1) Yes, the author confused Penn State with the UPenn. The Financial Post
should probably correct it, but I find it excusable that a Canadian author
writing in a Canadian paper might not properly distinguish them. This did not
cause me to discount the rest of the article.

2) Yes, it's one sided. It's an opinion piece in the comment section, and
labelled as such. This is indicated by the breadcrumbs at the top reading
"Home / Opinion / FP Comment".

3) No mention of email hacking?
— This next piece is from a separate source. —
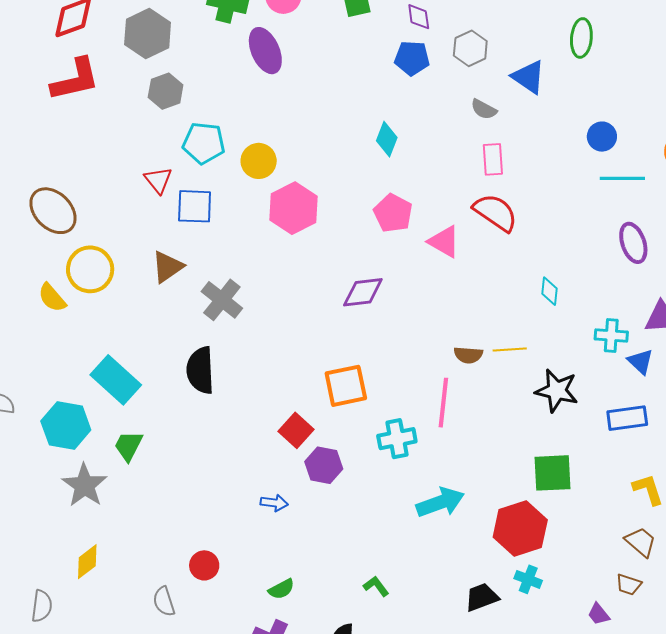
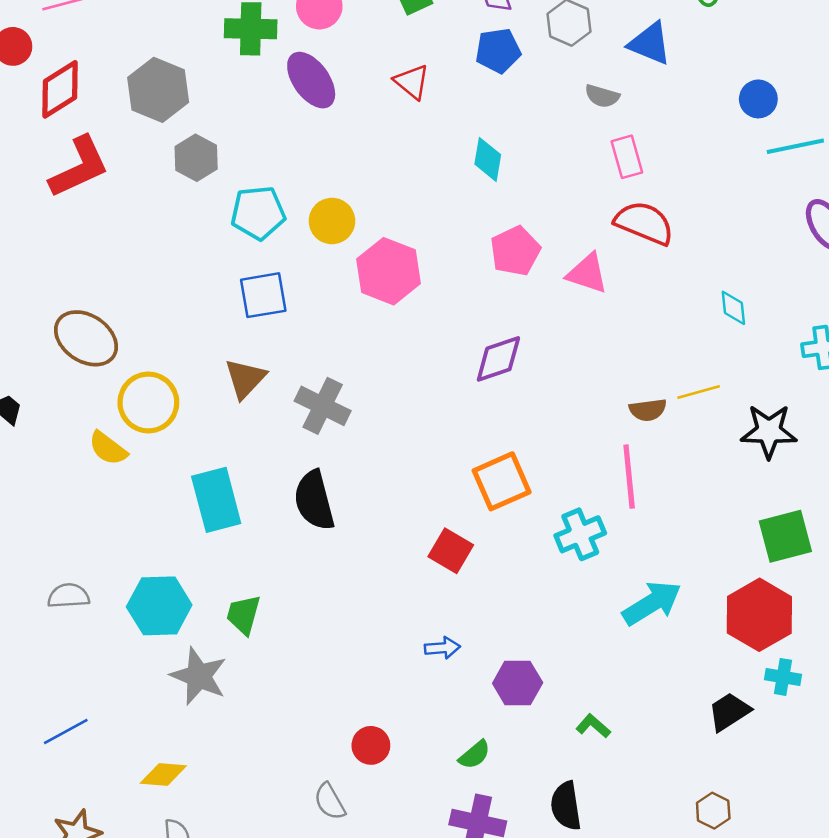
red triangle: (158, 180) -> (412, 82), moved
pink pentagon: (393, 213) -> (515, 251), turned 30
cyan rectangle: (116, 380) -> (216, 500), moved, turned 45
purple hexagon: (324, 465) -> (518, 683), moved
yellow diamond: (87, 562) -> (163, 775), moved, turned 54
What about the "link to a zip file posted
online at a Russian Web address" that "contained 5,000 emails written by some
of the most prominent names in climate science." Sure, it didn't use the word
hacking, but for all we know it might have been an inside job. Unless you have
personal knowledge to the contrary? (cue the police coming to seize your
computers)

4) Wait, they didn't seize his computers because of one particular comment
left on his blog by someone unknown? You do realize that Tallbloke is not a
suspect in the case, and that his computers were seized _explicitly_ in an
effort to track down the source of that comment containing that link? Is this
the first time you've come across this story?

5) "Seems like this is written by a conspiracy nut". Well, that's a matter of
opinion, but "seems" is an odd word choice. As the byline mentions, she's the
proud author of the "recently published exposé of the Intergovernmental Panel
on Climate Change, The Delinquent Teenager Who Was Mistaken for the World’s
Top Climate Expert." I haven't read it, and so can't comment on its quality.
Have you? I've read some of Matt Ridley's books, though, and he called it "one
of the most important pieces of investigative journalism in recent years".
(<http://www.rationaloptimist.com/blog/delinquent-teenager>)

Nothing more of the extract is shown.